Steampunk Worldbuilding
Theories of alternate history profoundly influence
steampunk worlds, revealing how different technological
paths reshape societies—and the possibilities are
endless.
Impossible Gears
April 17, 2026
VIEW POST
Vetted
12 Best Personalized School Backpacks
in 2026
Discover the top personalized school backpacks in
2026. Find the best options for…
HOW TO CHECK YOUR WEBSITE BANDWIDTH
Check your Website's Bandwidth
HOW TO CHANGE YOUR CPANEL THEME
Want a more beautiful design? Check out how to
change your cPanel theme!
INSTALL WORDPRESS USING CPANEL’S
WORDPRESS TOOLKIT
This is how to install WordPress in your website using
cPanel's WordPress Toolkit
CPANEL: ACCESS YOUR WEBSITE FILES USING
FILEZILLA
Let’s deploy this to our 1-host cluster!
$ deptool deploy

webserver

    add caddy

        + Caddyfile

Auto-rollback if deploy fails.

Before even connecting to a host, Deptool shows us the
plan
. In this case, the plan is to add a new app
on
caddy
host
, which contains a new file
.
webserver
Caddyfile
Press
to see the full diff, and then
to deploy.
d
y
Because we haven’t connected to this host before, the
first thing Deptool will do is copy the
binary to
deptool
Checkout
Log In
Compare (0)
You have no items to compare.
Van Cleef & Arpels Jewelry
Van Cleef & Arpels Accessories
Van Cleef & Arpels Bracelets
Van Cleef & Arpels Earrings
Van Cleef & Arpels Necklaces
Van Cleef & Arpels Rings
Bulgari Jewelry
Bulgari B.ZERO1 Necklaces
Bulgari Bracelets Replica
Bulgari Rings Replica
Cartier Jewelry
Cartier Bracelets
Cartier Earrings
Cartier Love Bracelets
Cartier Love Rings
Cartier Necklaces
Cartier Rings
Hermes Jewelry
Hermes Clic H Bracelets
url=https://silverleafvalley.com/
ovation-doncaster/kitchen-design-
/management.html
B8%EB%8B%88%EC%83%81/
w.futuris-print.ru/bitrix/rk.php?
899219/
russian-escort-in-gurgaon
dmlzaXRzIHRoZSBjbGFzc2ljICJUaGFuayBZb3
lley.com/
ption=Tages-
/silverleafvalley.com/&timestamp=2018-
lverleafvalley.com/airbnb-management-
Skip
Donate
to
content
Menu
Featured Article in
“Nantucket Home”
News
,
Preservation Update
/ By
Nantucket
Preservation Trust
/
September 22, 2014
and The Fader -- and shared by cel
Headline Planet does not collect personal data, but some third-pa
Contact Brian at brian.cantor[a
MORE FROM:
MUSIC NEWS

____________

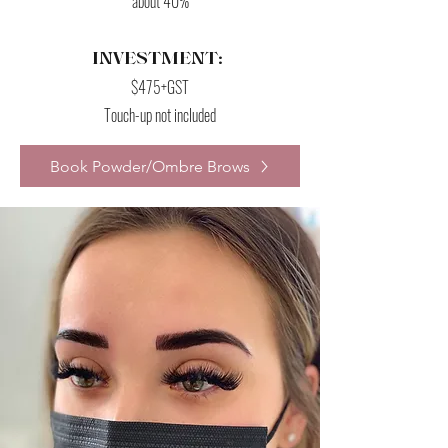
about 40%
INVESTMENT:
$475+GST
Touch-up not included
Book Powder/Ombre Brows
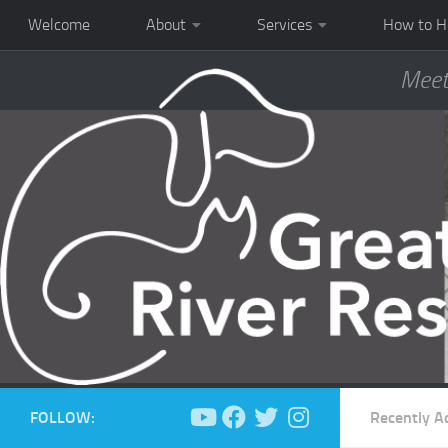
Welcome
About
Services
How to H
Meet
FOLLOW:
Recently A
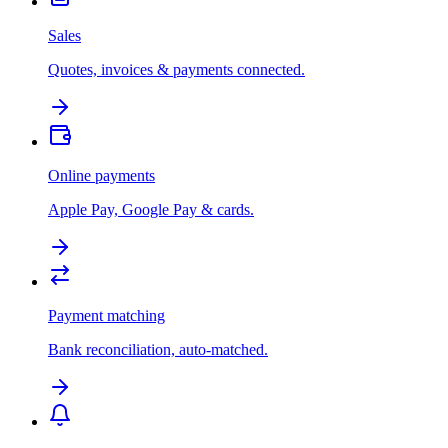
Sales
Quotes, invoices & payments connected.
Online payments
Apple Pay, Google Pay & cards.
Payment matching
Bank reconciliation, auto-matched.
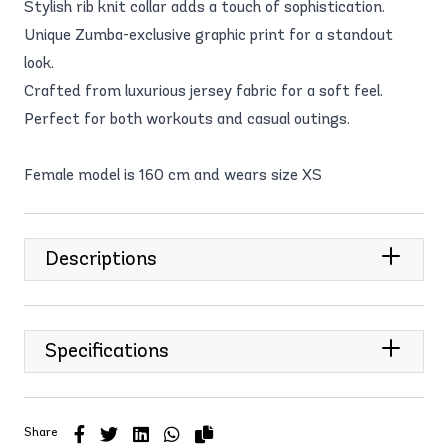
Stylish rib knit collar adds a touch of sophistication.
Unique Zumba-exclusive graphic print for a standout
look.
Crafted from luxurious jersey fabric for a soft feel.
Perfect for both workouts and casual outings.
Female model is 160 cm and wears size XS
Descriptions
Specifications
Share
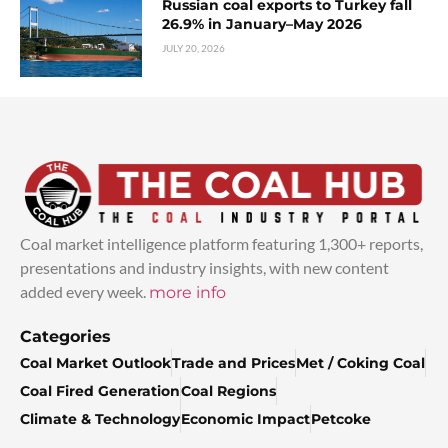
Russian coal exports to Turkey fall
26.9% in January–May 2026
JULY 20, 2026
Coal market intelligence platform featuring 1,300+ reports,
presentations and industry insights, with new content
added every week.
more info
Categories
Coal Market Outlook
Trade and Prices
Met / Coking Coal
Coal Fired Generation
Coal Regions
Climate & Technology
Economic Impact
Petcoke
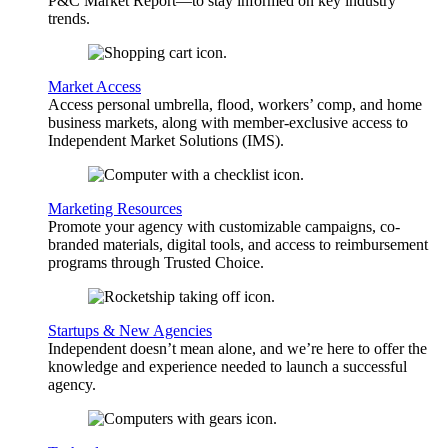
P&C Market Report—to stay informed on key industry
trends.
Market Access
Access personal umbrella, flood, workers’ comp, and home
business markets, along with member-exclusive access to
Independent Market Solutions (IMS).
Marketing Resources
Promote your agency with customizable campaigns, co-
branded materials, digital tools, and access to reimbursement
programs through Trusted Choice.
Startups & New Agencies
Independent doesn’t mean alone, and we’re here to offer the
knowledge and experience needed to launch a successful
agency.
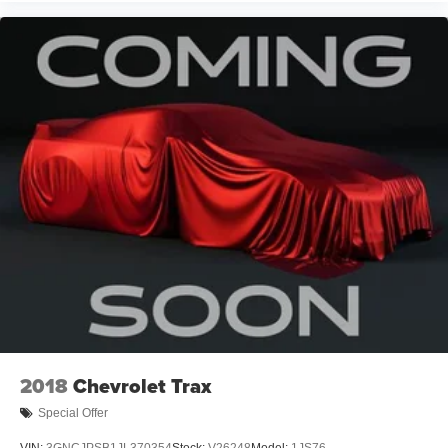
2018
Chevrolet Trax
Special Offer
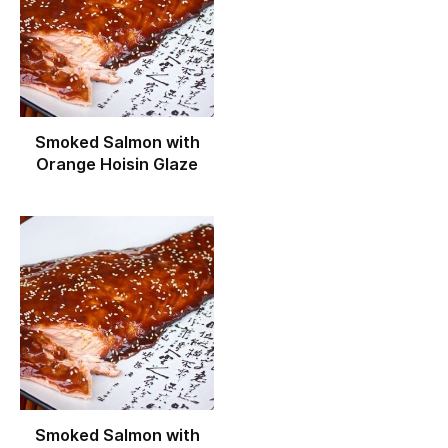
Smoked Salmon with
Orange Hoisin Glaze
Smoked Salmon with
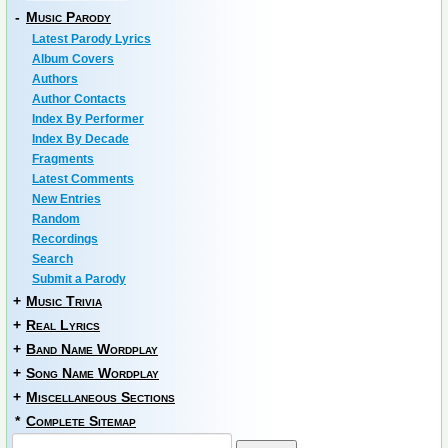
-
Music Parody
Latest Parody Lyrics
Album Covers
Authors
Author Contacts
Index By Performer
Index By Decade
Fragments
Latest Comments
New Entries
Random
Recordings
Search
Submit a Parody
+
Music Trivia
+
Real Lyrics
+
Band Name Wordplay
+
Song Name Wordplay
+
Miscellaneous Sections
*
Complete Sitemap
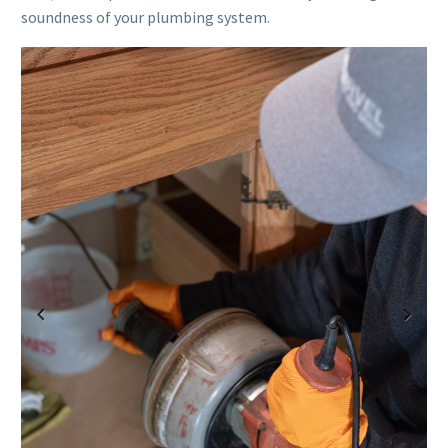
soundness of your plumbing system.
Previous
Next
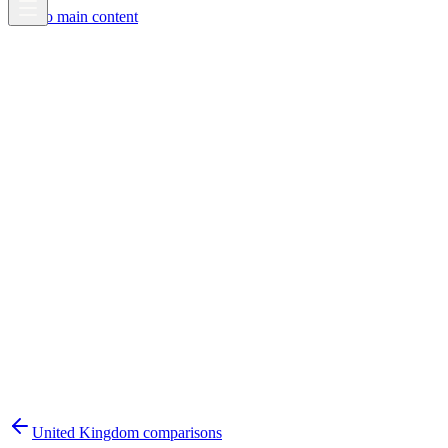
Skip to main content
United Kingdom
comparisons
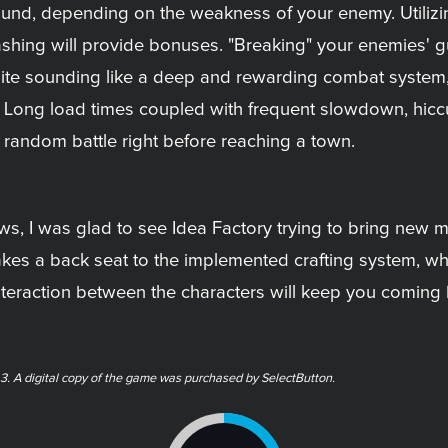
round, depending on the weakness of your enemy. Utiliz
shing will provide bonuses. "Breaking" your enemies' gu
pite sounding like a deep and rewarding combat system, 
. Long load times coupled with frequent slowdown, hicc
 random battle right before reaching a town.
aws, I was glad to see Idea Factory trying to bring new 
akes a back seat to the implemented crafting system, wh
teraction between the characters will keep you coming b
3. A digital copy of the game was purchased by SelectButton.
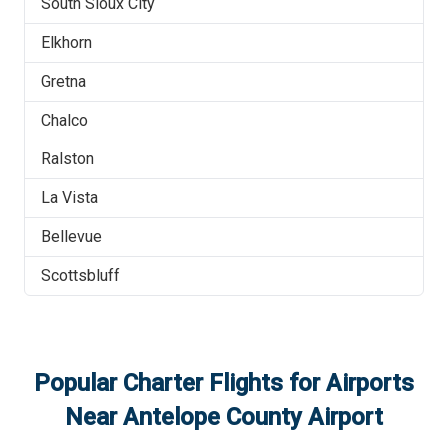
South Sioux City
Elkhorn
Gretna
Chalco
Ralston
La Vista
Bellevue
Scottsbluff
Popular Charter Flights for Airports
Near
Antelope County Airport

____________

> _EXERCISE AIM_
Copy nothing but the lines above from the one with "akes a back" to the one with "Antelope County Airport", inclusive, word for word. Leave every picture out.

> _EXERCISE ANSWER_
akes a back seat to the implemented crafting system, wh
teraction between the characters will keep you coming b
3. A digital copy of the game was purchased by SelectButton.
South Sioux City
Elkhorn
Gretna
Chalco
Ralston
La Vista
Bellevue
Scottsbluff
Popular Charter Flights for Airports
Near
Antelope County Airport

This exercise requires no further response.